Task objective →
Omit the images, then repeat the listing exactly.

Material shown →
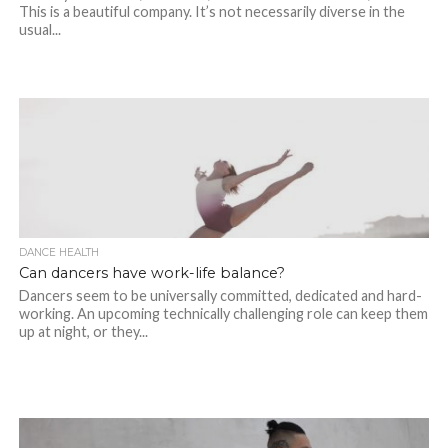
This is a beautiful company. It’s not necessarily diverse in the
usual...
DANCE HEALTH
Can dancers have work-life balance?
Dancers seem to be universally committed, dedicated and hard-
working. An upcoming technically challenging role can keep them
up at night, or they...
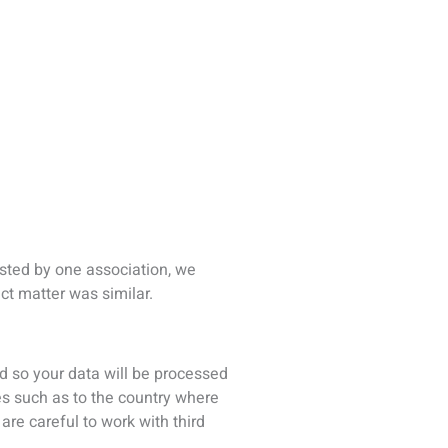
es such as to the country where
are careful to work with third
s, and sometimes hard copy files
transmit is protected by access
 encryption where possible.
ered for one of our conferences,
ng communications by email about
 if you would prefer not to
 you have the choice to accept
okies some parts of our Sites may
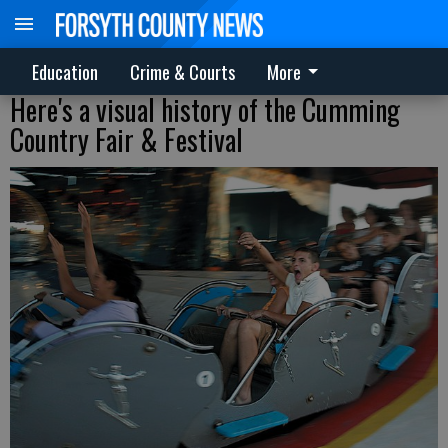
Education
Crime & Courts
More
Here's a visual history of the Cumming
Country Fair & Festival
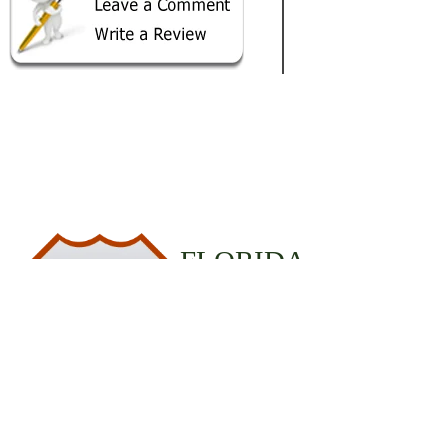
FLORIDA
19
STATE PARKS
© 2020 StateParks.com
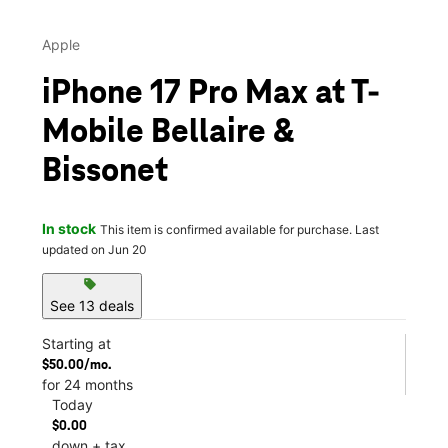
Apple
iPhone 17 Pro Max at T-
Mobile Bellaire &
Bissonet
In stock
This item is confirmed available for purchase. Last
updated on Jun 20
sell
See 13 deals
Starting at
$50.00/mo.
for 24 months
Today
$0.00
down + tax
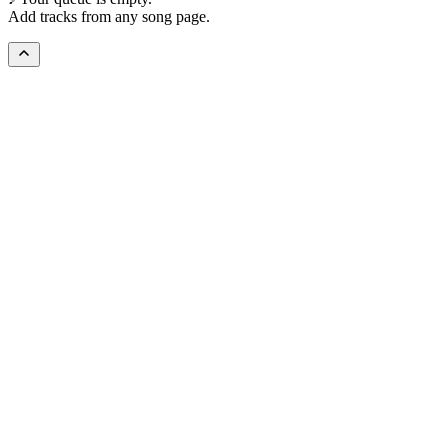
Add tracks from any song page.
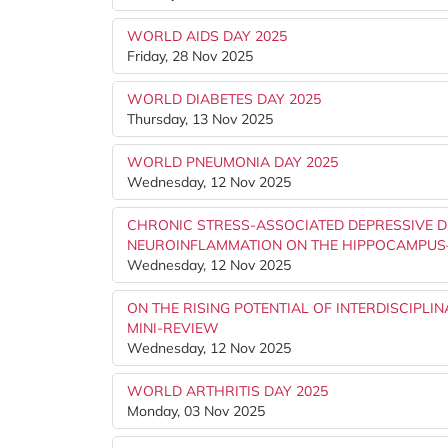
WORLD AIDS DAY 2025
Friday, 28 Nov 2025
WORLD DIABETES DAY 2025
Thursday, 13 Nov 2025
WORLD PNEUMONIA DAY 2025
Wednesday, 12 Nov 2025
CHRONIC STRESS-ASSOCIATED DEPRESSIVE D
NEUROINFLAMMATION ON THE HIPPOCAMPUS
Wednesday, 12 Nov 2025
ON THE RISING POTENTIAL OF INTERDISCIPLI
MINI-REVIEW
Wednesday, 12 Nov 2025
WORLD ARTHRITIS DAY 2025
Monday, 03 Nov 2025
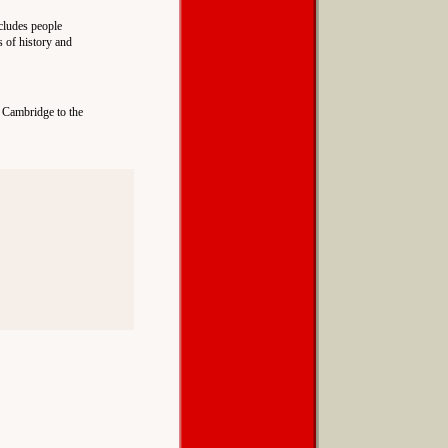
ncludes people
s of history and
d Cambridge to the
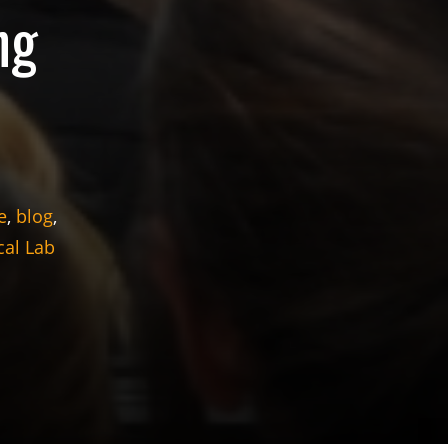
ng
e
,
blog
,
al Lab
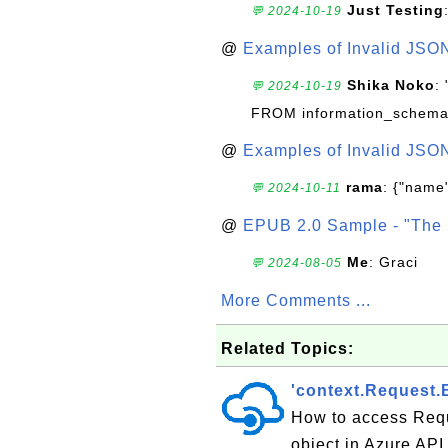
Just Testing
💬 2024-10-19
@
Examples of Invalid JSO
Shika Noko
:
💬 2024-10-19
FROM information_schema
@
Examples of Invalid JSO
rama
: {"name"
💬 2024-10-11
@
EPUB 2.0 Sample - "The 
Me
: Graci
💬 2024-08-05
More Comments ...
Related Topics:
'context.Request
How to access Requ
object in Azure AP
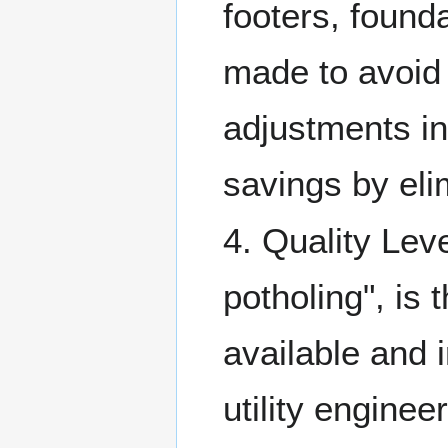
footers, found
made to avoid c
adjustments in
savings by elim
4. Quality Lev
potholing", is 
available and 
utility enginee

Finished task →
This is a beautiful company. It’s not necessarily diverse in the
usual...
DANCE HEALTH
Can dancers have work-life balance?
Dancers seem to be universally committed, dedicated and hard-
working. An upcoming technically challenging role can keep them
up at night, or they...
es such as to the country where
are careful to work with third
s, and sometimes hard copy files
transmit is protected by access
 encryption where possible.
ered for one of our conferences,
ng communications by email about
 if you would prefer not to
 you have the choice to accept
okies some parts of our Sites may
Education
Crime & Courts
More
Here's a visual history of the Cumming
Country Fair & Festival
FLORIDA
19
STATE PARKS
© 2020 StateParks.com
Apple
iPhone 17 Pro Max at T-
Mobile Bellaire &
Bissonet
In stock
This item is confirmed available for purchase. Last
updated on Jun 20
sell
See 13 deals
Starting at
$50.00/mo.
for 24 months
Today
$0.00
down + tax
Add tracks from any song page.
WORLD AIDS DAY 2025
Friday, 28 Nov 2025
WORLD DIABETES DAY 2025
Thursday, 13 Nov 2025
WORLD PNEUMONIA DAY 2025
Wednesday, 12 Nov 2025
CHRONIC STRESS-ASSOCIATED DEPRESSIVE D
NEUROINFLAMMATION ON THE HIPPOCAMPUS
Wednesday, 12 Nov 2025
ON THE RISING POTENTIAL OF INTERDISCIPLI
MINI-REVIEW
Wednesday, 12 Nov 2025
WORLD ARTHRITIS DAY 2025
Monday, 03 Nov 2025
ncludes people
s of history and
d Cambridge to the
ng
e
,
blog
,
al Lab
Just Testing
💬 2024-10-19
@
Examples of Invalid JSO
Shika Noko
:
💬 2024-10-19
FROM information_schema
@
Examples of Invalid JSO
rama
: {"name"
💬 2024-10-11
@
EPUB 2.0 Sample - "The 
Me
: Graci
💬 2024-08-05
More Comments ...
Related Topics:
'context.Request
How to access Requ
object in Azure AP
footers, found
made to avoid c
adjustments in
savings by elim
4. Quality Lev
potholing", is 
available and 
utility enginee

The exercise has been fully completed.